**** RECORD EXTRACTS

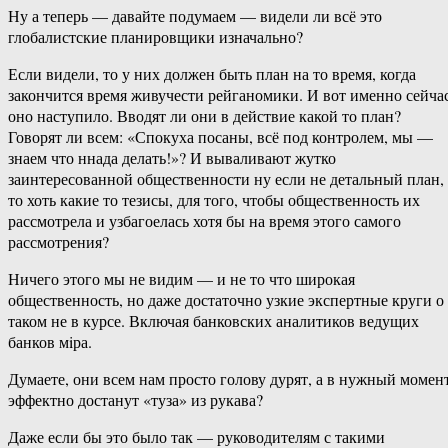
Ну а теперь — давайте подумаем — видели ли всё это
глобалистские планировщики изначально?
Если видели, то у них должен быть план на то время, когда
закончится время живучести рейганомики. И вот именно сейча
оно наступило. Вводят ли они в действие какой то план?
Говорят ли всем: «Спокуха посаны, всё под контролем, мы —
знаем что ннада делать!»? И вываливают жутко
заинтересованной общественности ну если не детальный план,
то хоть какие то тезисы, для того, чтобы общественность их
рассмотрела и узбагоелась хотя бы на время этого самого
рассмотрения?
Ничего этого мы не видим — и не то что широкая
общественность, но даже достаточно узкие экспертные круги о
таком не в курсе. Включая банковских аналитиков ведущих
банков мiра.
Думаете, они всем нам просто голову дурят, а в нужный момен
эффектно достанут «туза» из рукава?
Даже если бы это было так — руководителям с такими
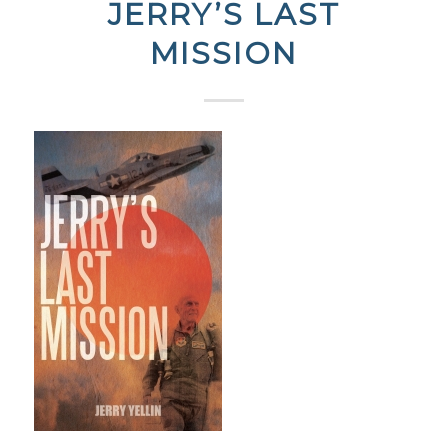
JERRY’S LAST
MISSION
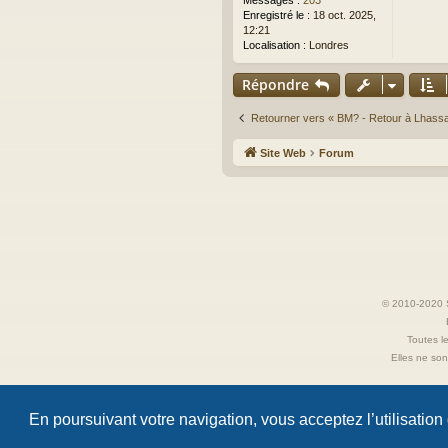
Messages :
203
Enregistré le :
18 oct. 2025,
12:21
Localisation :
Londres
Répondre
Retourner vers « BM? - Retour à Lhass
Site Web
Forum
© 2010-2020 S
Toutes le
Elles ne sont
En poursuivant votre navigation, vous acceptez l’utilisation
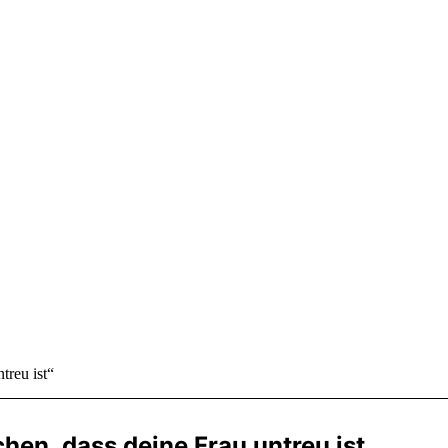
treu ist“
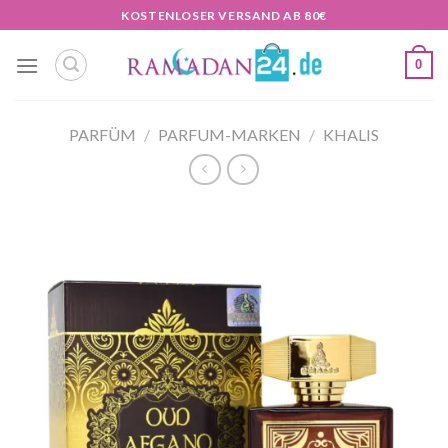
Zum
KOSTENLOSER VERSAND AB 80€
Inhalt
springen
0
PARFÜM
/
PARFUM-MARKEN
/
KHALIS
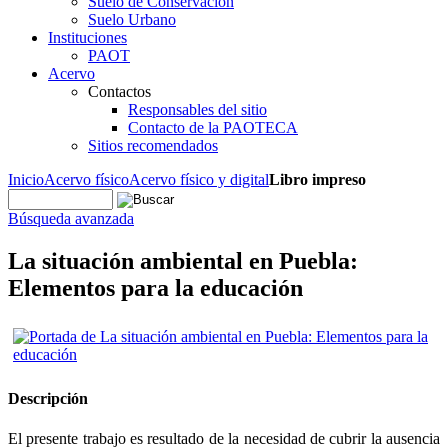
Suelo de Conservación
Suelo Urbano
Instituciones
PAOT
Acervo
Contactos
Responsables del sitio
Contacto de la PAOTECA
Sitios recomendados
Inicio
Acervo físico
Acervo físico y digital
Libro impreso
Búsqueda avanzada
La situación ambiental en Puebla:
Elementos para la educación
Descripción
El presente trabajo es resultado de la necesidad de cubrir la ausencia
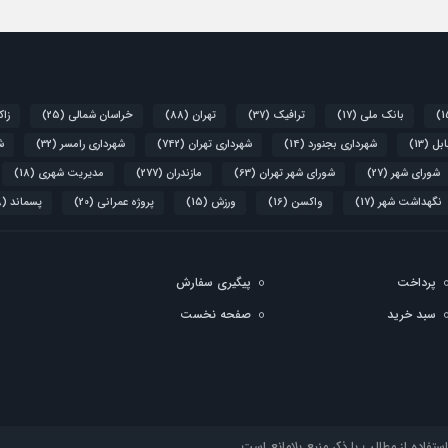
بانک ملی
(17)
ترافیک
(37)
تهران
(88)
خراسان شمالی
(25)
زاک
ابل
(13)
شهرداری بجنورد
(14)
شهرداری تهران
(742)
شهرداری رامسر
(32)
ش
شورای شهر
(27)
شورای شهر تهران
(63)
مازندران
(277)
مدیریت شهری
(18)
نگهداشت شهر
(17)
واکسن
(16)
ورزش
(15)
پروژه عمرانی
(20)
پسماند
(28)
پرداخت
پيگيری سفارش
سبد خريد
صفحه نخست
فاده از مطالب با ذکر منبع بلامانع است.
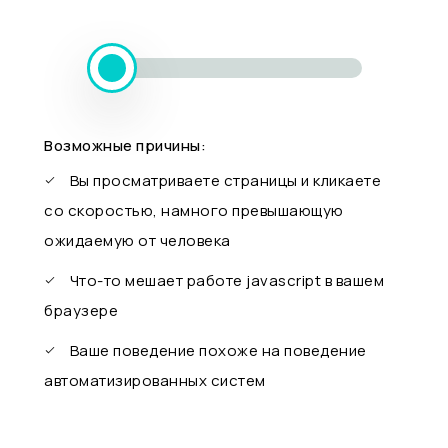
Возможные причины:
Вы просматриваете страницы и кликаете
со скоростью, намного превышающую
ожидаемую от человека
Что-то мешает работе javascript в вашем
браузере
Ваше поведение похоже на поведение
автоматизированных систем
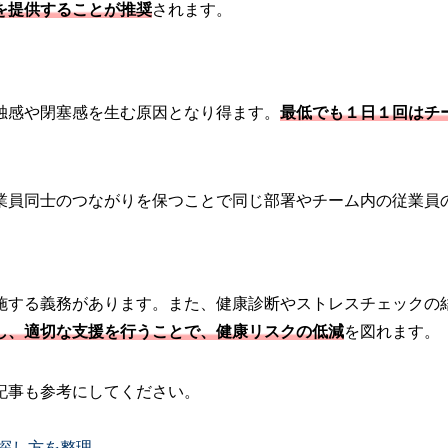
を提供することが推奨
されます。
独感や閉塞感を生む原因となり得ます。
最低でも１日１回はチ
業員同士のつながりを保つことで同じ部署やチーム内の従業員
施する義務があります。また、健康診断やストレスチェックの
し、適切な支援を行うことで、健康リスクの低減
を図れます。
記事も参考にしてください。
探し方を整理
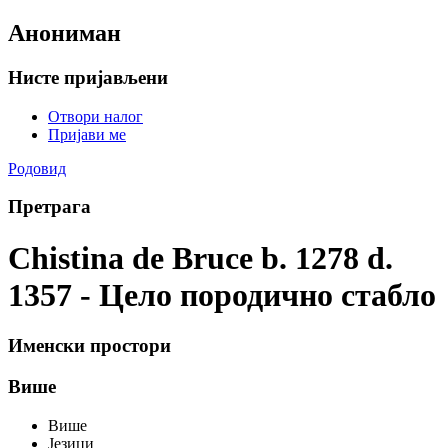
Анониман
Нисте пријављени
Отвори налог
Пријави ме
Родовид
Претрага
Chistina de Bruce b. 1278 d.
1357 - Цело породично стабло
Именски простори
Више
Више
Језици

********

→ **PROBLEM REQUIREMENTS**
Your copy should hold only the lines running from the one that contains "PARFUM-MARKEN" through the final line of the data; transcribe them exactly, both ends included, and leave pictures out.

→ **ANSWER FOR THIS EXERCISE**
PARFUM-MARKEN
/
KHALIS
Suelo de Conservación
Suelo Urbano
Instituciones
PAOT
Acervo
Contactos
Responsables del sitio
Contacto de la PAOTECA
Sitios recomendados
Inicio
Acervo físico
Acervo físico y digital
Libro impreso
Búsqueda avanzada
La situación ambiental en Puebla:
Elementos para la educación
Descripción
El presente trabajo es resultado de la necesidad de cubrir la ausencia
بانک ملی
(17)
ترافیک
(37)
تهران
(88)
خراسان شمالی
(25)
زاک
ابل
(13)
شهرداری بجنورد
(14)
شهرداری تهران
(742)
شهرداری رامسر
(32)
ش
شورای شهر
(27)
شورای شهر تهران
(63)
مازندران
(277)
مدیریت شهری
(18)
نگهداشت شهر
(17)
واکسن
(16)
ورزش
(15)
پروژه عمرانی
(20)
پسماند
(28)
پرداخت
پيگيری سفارش
سبد خريد
صفحه نخست
فاده از مطالب با ذکر منبع بلامانع است.
Возможные причины:
Вы просматриваете страницы и кликаете
со скоростью, намного превышающую
ожидаемую от человека
Что-то мешает работе javascript в вашем
браузере
Ваше поведение похоже на поведение
автоматизированных систем
を提供することが推奨
されます。
独感や閉塞感を生む原因となり得ます。
最低でも１日１回はチ
業員同士のつながりを保つことで同じ部署やチーム内の従業員
施する義務があります。また、健康診断やストレスチェックの
し、適切な支援を行うことで、健康リスクの低減
を図れます。
記事も参考にしてください。
探し方を整理
Анониман
Нисте пријављени
Отвори налог
Пријави ме
Родовид
Претрага
Chistina de Bruce b. 1278 d.
1357 - Цело породично стабло
Именски простори
Више
Више
Језици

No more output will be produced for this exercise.